Natural Polyglot Machine

    climate-data-crawler

    2.1.8 • Public • Published

    Build Status

    Climate Data Crawler - CDO (Climate Data Online) data crawler

    Climate Data Crawler is a node.js library and CLI (Command Line Interface) for querying NCDC's (National Climatic Data Center) CDO (Climate Data Online) web services v2 at different levels of abstraction.

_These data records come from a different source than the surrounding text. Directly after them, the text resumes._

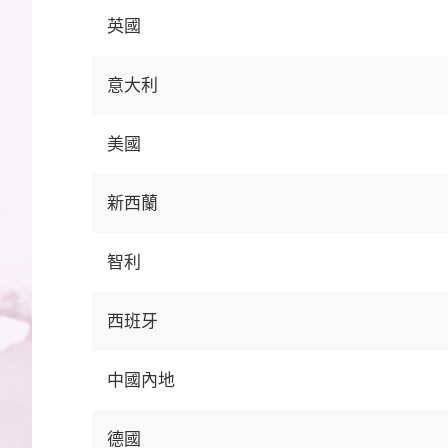
英國
意大利
美國
新西蘭
智利
西班牙
中國內地
德國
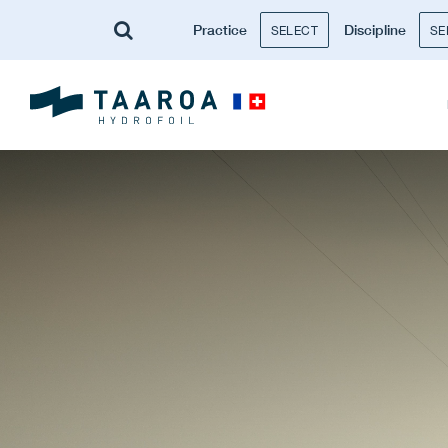
Practice
Discipline
SELECT
SE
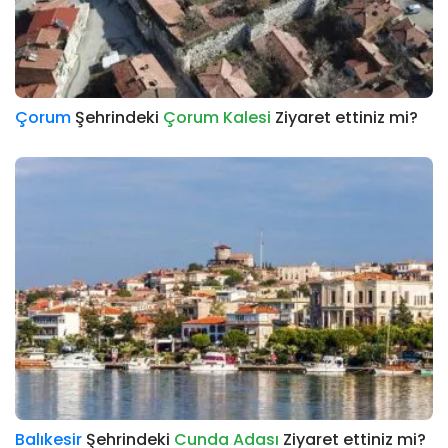
Çorum
Şehrindeki
Çorum Kalesi
Ziyaret ettiniz mi?
Balıkesir
Şehrindeki
Cunda Adası
Ziyaret ettiniz mi?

    NCDC's CDO web services offer current- and historical climatic data from data sets with data from the US and the rest of the world. Using a basic REST client to query these web services is fine as long as you only need some data, but when you need to query a lot of data or many locations, it quickly becomes a time consuming and challenging task. This is where Climate Data Crawler helps; It allows you to easily setup queries and to run queries for multiple locations.

    Components

    Climate Data Crawler consists of three main components.

    CdoDataCrawler

    Implements the highest level of abstractions and will let you query a collection of locations and get the most recent (or specified by year) yearly climate data available. You can specify the data set (for instance: GHCND or GHCNDMS) and datatype (for instance MMNT (monthly mean minimum temperature)) for the queries.

    CdoDataProbingQuery

    Represents a data probing query against a single location and data set/data type within a specified probing interval (yearly). It will return data from the most recent year which has data for the specified location and data set/data type.

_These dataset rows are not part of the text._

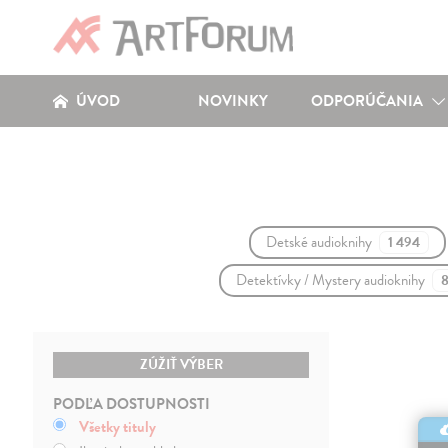
ÚVOD
NOVINKY
ODPORÚČANIA
Detské audioknihy
1 494
Detektívky / Mystery audioknihy
ZÚŽIŤ VÝBER
PODĽA DOSTUPNOSTI
Všetky tituly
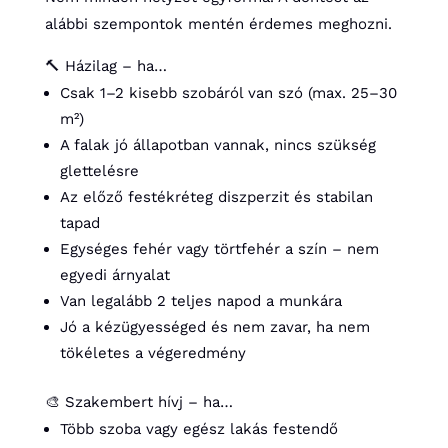
alábbi szempontok mentén érdemes meghozni.
🔨 Házilag – ha…
Csak 1–2 kisebb szobáról van szó (max. 25–30
m²)
A falak jó állapotban vannak, nincs szükség
glettelésre
Az előző festékréteg diszperzit és stabilan
tapad
Egységes fehér vagy törtfehér a szín – nem
egyedi árnyalat
Van legalább 2 teljes napod a munkára
Jó a kézügyességed és nem zavar, ha nem
tökéletes a végeredmény
🎨 Szakembert hívj – ha…
Több szoba vagy egész lakás festendő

    It also tags all data records with the corresponding locationId to make it easier to create aggregated results based on locationIds and not only stationIds.

    CdoApiClient

    CdoApiClient represents the lowest level of abstraction for querying CDO web services and is also the method which gives the most flexibility. You can basically query anything from the CDO web services using the CdoApiClient; It abstracts away the data paging behavior of the CDO web services, which makes it easy to query large data sets.

    Getting started

    Prerequisites

    You need git to clone the Climate Data Crawler repository. You can get git from http://git-scm.com/.

    You also need node.js and its package manager (npm) installed. You can download node.js (including npm) from: http://nodejs.org/.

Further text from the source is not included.